Safe Harbor Statement

This press release contains forward-looking statements, which are made pursuant to the safe harbor provisions of the Private Securities Litigation Reform Act of 1995. Forward-looking statements involve risks and uncertainties that could cause actual results to differ significantly from those projected, particularly with respect to the appointment of Mr. Lacey as interim chief executive officer, the search for a new chief executive officer, the impact of these changes on the Company and the Company’s strategic plans, growth and profitability. Material factors that may cause results to differ from the statements made include the plans or operations relating to the Company’s businesses; market or industry conditions; changes in patent laws, regulation or enforcement, or other factors that might affect the Company’s ability to protect or realize the value of its intellectual property; the expiration of license agreements and the cessation of related royalty income; the failure, inability or refusal of licensees to pay royalties; initiation, delays, setbacks or losses relating to the Company’s intellectual property or intellectual property litigations, or invalidation or limitation of key patents; the timing and results, which are not predictable and may vary in any individual proceeding, of any ICC ruling or award, including in the Amkor arbitration; fluctuations in operating results due to the timing of new license agreements and royalties, or due to legal costs; the risk of a decline in demand for semiconductor and camera module products; failure by the industry to use technologies covered by the Company’s patents; the expiration of the Company’s patents; the Company’s ability to successfully complete and integrate acquisitions of businesses; the risk of loss of, or decreases in production orders from, customers of acquired businesses; financial and regulatory risks associated with the international nature of the Company’s businesses; failure of the Company’s products to achieve technological feasibility or profitability; failure to successfully commercialize the Company’s products; changes in demand for the products of the Company’s


customers; limited opportunities to license technologies and sell products due to high concentration in the markets for semiconductors and related products and camera modules; the impact of competing technologies on the demand for the Company’s technologies and products; and the reliance on a limited number of suppliers for the components used in the manufacture of DOC products. You are cautioned not to place undue reliance on the forward-looking statements, which speak only as of the date of this release. The Company’s filings with the Securities and Exchange Commission, including its Annual Report on Form 10-K for the year ended Dec. 31, 2012, and its Quarterly Report on Form 10-Q for the quarter ended March 31, 2013, include more information about factors that could affect the Company’s financial results. The Company assumes no obligation to update information contained in this press release. Although this release may remain available on the Company’s website or elsewhere, its continued availability does not indicate that the Company is reaffirming or confirming any of the information contained herein.

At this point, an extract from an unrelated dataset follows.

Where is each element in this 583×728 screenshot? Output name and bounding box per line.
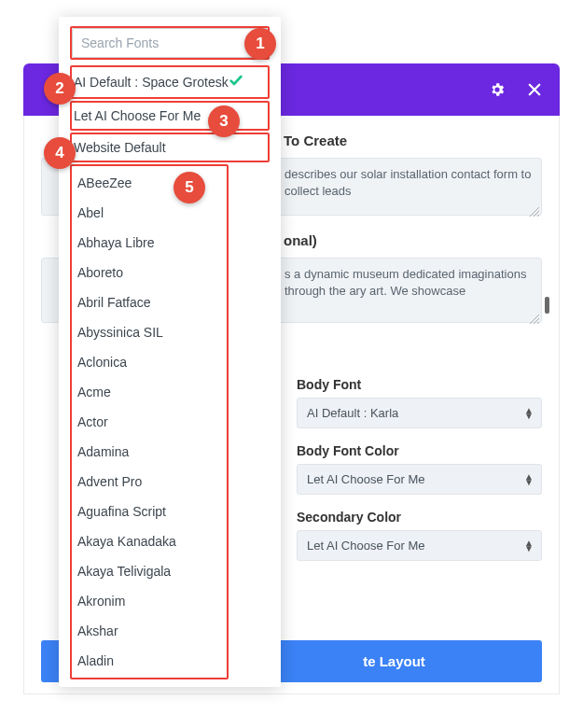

About Tessera Technologies

Tessera Technologies, Inc. is a holding company with operating subsidiaries in two segments: Intellectual Property and DigitalOptics. Our Intellectual Property segment, managed by Tessera Intellectual Property Corp., generates revenue from manufacturers and other implementers that use our technology. Our DigitalOptics business delivers innovation in imaging systems for smartphones. For more information call 1.408.321.6000 or visit www.tessera.com.

Tessera, the Tessera logo, DOC, the DOC logo, and Invensas Corporation are trademarks or registered trademarks of affiliated companies of Tessera Technologies, Inc. in the United States and other countries. All other company, brand and product names may be trademarks or registered trademarks of their respective companies.